[Dataset extract — start]

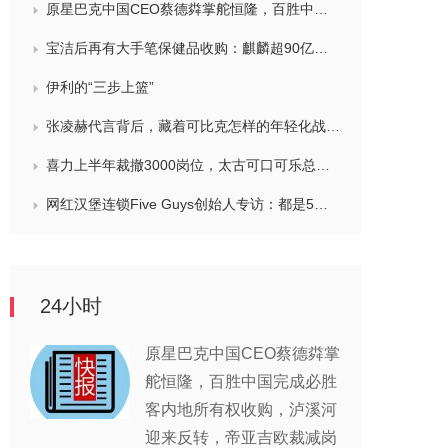
原星巴克中国CEO蔡德粦掌舵恒隆，百胜中国完成必胜客内地所有权收购，泸溪河迎来反转，帝亚吉欧裁减岗位计划发布，秋天第一杯奶茶爆单
宝洁后再有大手笔保健品收购：麒麟超90亿拿下健美生，在华已入驻山姆和开市客等多渠道，为何超300亿资本一周内“疯抢”VMS？
伊利的“三步上篮”
张凌赫代言背后，藏着可比克怎样的年轻化战略？
喜力上半年裁撤3000岗位，太古可口可乐总裁说饮料品类增长态势良好，华润饮料下半年要打三场关键战役，帝亚吉欧新帅努力应对白酒市场影响
网红汉堡连锁Five Guys创始人专访：都是5个儿子和妻子在打理，绝不会与麦当劳正面竞争，要公司上市或卖盘的建议不时出现
24小时
原星巴克中国CEO蔡德粦掌
舵恒隆，百胜中国完成必胜
客内地所有权收购，泸溪河
迎来反转，帝亚吉欧裁减岗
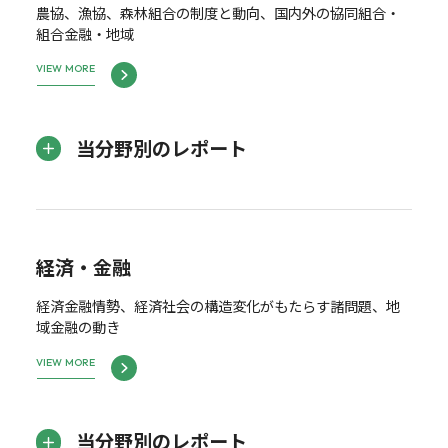
農協、漁協、森林組合の制度と動向、国内外の協同組合・
組合金融・地域
VIEW MORE
当分野別のレポート
経済・金融
経済金融情勢、経済社会の構造変化がもたらす諸問題、地
域金融の動き
VIEW MORE
当分野別のレポート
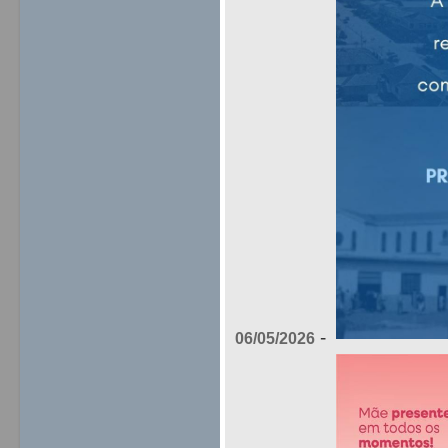
-
06/05/2026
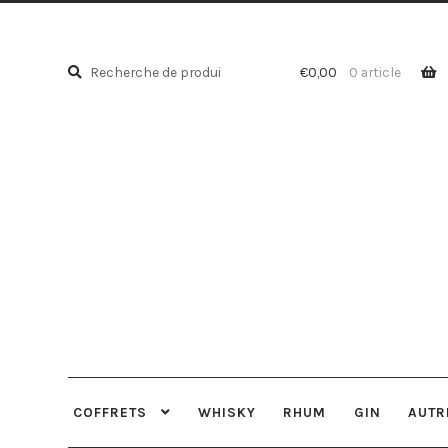
Recherche
Recherche
€
0,00
0 article
pour :
COFFRETS
WHISKY
RHUM
GIN
AUTR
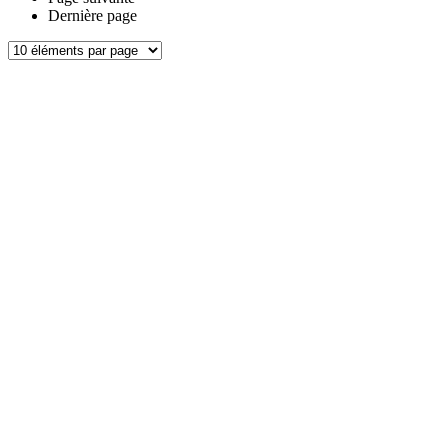
Dernière page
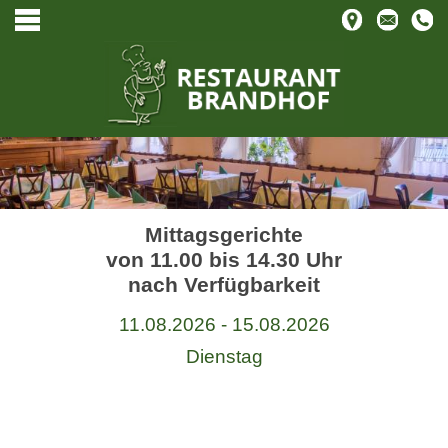
Mittagsgerichte
von 11.00 bis 14.30 Uhr
nach Verfügbarkeit
11.08.2026 - 15.08.2026
Dienstag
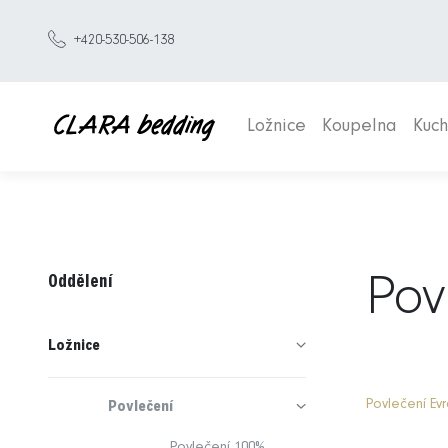
+420-530-506-138
Ložnice
Koupelna
Kuc
Oddělení
Povl
Ložnice
Povlečení Ev
Povlečení
Povlečení 100%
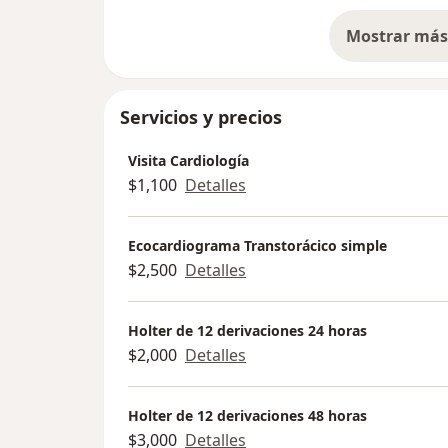
Mostrar más 
so
Servicios y precios
Visita Cardiología
$1,100
Detalles
Ecocardiograma Transtorácico simple
$2,500
Detalles
Holter de 12 derivaciones 24 horas
$2,000
Detalles
Holter de 12 derivaciones 48 horas
$3,000
Detalles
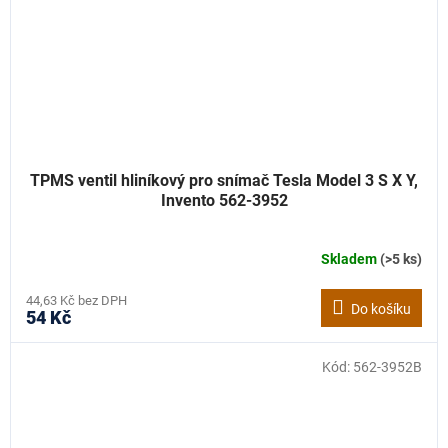
TPMS ventil hliníkový pro snímač Tesla Model 3 S X Y,
Invento 562-3952
Skladem
(>5 ks)
44,63 Kč bez DPH
Do košíku
54 Kč
Kód:
562-3952B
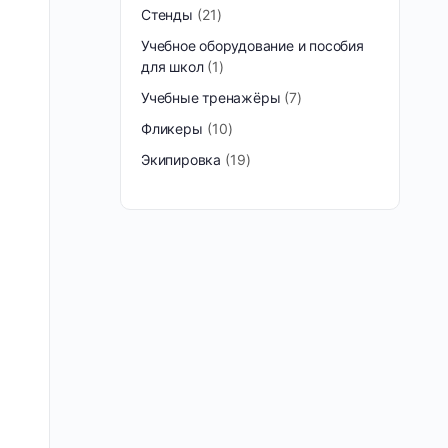
Стенды
21
Учебное оборудование и пособия
для школ
1
Учебные тренажёры
7
Фликеры
10
Экипировка
19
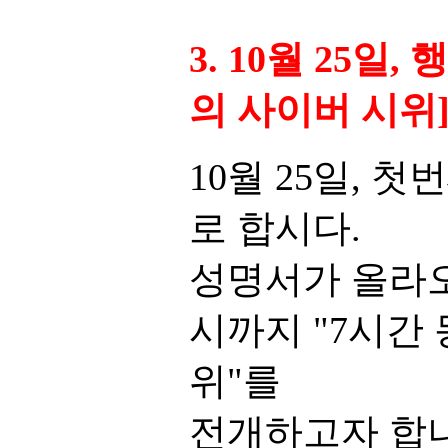
3. 10월 25일,
의 사이버 시위
10월 25일, 
로 합시다.
성명서가 올라오
시까지 "7시간
위"를
전개하고자 합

[Dataset extract — finish]

## Exercise details:
Check each line of the entries above for the word "horas". List the ones that have it.

## Task solution:
Holter de 12 derivaciones 24 horas
Holter de 12 derivaciones 48 horas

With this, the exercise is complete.